Они были мне настолько не по ноге, что я рисковала остаться хромой. Пришлось их
утопить. Похожу пока босиком. Вряд ли Тарбеллу успели полностью замостить, и я не
сожгу ступни о раскаленные булыжники. А при удобном случае обзаведусь новой
обувкой.
Некоторое время я бродила по Тарбелле, прислушивалась к разговорам, посматривала
по сторонам. Полюбовалась на площади на лошадей знакомой мне масти. Как раз в
окрестностях Тарбеллы в основном и разводили лошадей васконской породы.
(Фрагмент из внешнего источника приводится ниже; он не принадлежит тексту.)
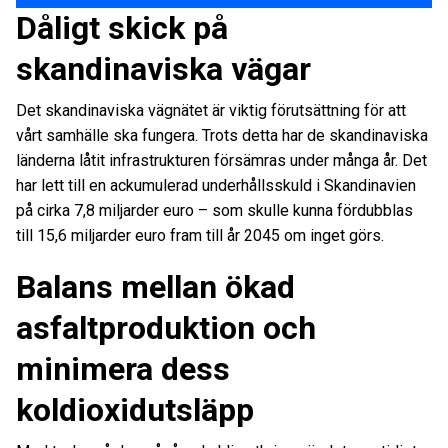
Dåligt skick på
skandinaviska vägar
Det skandinaviska vägnätet är viktig förutsättning för att
vårt samhälle ska fungera. Trots detta har de skandinaviska
länderna låtit infrastrukturen försämras under många år. Det
har lett till en ackumulerad underhållsskuld i Skandinavien
på cirka 7,8 miljarder euro – som skulle kunna fördubblas
till 15,6 miljarder euro fram till år 2045 om inget görs.
Balans mellan ökad
asfaltproduktion och
minimera dess
koldioxidutsläpp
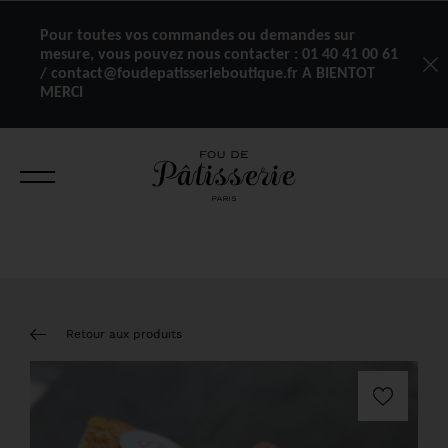
Pour toutes vos commandes ou demandes sur
mesure, vous pouvez nous contacter :
01 40 41 00 61
/ contact@foudepatisserieboutique.fr A BIENTOT
MERCI
Retour aux produits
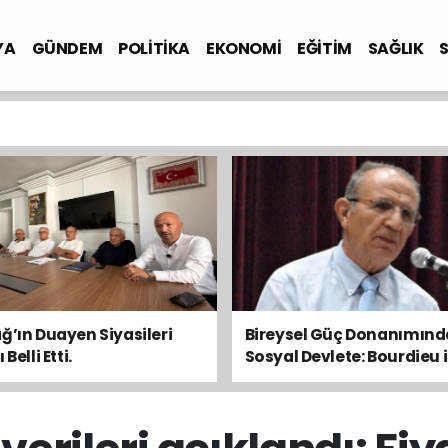
YA
GÜNDEM
POLİTİKA
EKONOMİ
EĞİTİM
SAĞLIK
ğ’ın Duayen Siyasileri
Bireysel Güç Donanımın
Belli Etti.
Sosyal Devlete: Bourdieu i
Toplumsal Dengeyi Oku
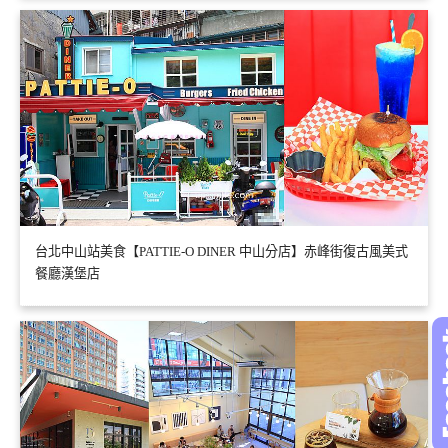
台北中山站美食【PATTIE-O DINER 中山分店】赤峰街復古風美式
餐廳漢堡店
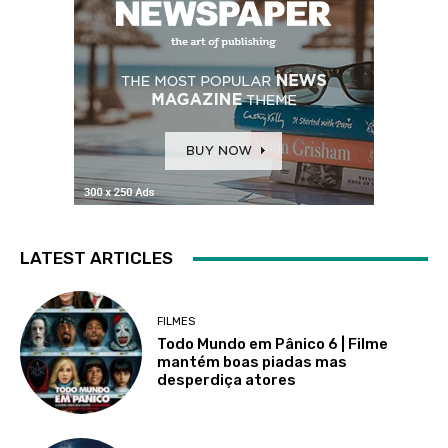
LATEST ARTICLES
FILMES
Todo Mundo em Pânico 6 | Filme
mantém boas piadas mas
desperdiça atores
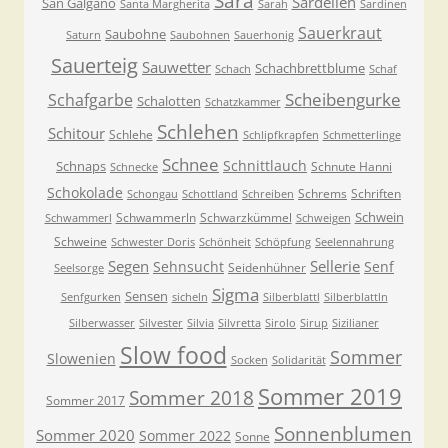
Sara
Sardellen
San Galgano
Santa Margherita
Sarah
Sardinen
Sauerkraut
Saubohne
Saturn
Saubohnen
Sauerhonig
Sauerteig
Sauwetter
Schachbrettblume
Schach
Schaf
Scheibengurke
Schafgarbe
Schalotten
Schatzkammer
Schlehen
Schitour
Schlehe
Schlipfkrapfen
Schmetterlinge
Schnee
Schnittlauch
Schnaps
Schnute Hanni
Schnecke
Schokolade
Schrems
Schriften
Schongau
Schottland
Schreiben
Schwein
Schwammerln
Schwarzkümmel
Schwammerl
Schweigen
Schweine
Schwester Doris
Schönheit
Schöpfung
Seelennahrung
Segen
Sellerie
Sehnsucht
Senf
Seidenhühner
Seelsorge
Sigma
Sensen
Senfgurken
sicheln
Silberblattl
Silberblattln
Silberwasser
Silvester
Silvia
Silvretta
Sirolo
Sirup
Sizilianer
Slow food
Sommer
Slowenien
Socken
Solidarität
Sommer 2019
Sommer 2018
Sommer 2017
Sonnenblumen
Sommer 2020
Sommer 2022
Sonne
Кроме
лошадей, достопримечательностью города был собор святого Иоанна, весьма почтенный,
хотя и не древний, выстроенный лет двести назад. А из совсем новых
достопримечательностей – капитанство Мальтийского ордена. По идее, у них там должна
быть собственная церковь, Но я сомневалась, что орденские кавалеры, да еще и на
государственной службе, пренебрегут службой в соборе.
И я не ошиблась.
Разумеется, я не последовала за ними в собор. Должно быть какое-то уважение к
святому месту… да и подозрительно выглядело бы, если б личность вроде меня во время
мессы стала проталкиваться к судье. К тому же при нем были слуга и оруженосец. ( В
Портумской тюрьме я их не видела, может, туда он их и не брал.)
Я осталась на паперти, а когда месса приблизилась к концу, заглянула в боковой
придел, остановила церковного служку и сказала:
– Эй, малый! Подойди к господину судье, скажи – гонец к нему. Вот записка. –
Бумажка, на которой нацарапано несколько слов, была у меня заготовлена заранее. Если
кто перехватит – вряд ли поймет,
Передав записку, я вернулась на паперть, уселась рядом с нищими, надвинула шапку на
уши и продремала так, пока народ не стал расходиться от обедни.
Потом, приоткрыв глаза, я увидела, как Джордан приближается ко мне. Он был один,
свиту свою, надо думать, спровадил. Я встала.
Он ничем не выдал, что удивлен моим появлением. Кивнул, как будто так и надо.
– Стало быть, ты пришла, – таким было его приветствие. – Зачем?
– Мы не слишком удачно простились, и я решила это исправить.
– Мы вообще не прощались.
– Вот именно.
В Портуме мы так изощрялись, язвя друг друга и расставляя ловушки, что избавиться
от этой новообретенной привычки было трудно.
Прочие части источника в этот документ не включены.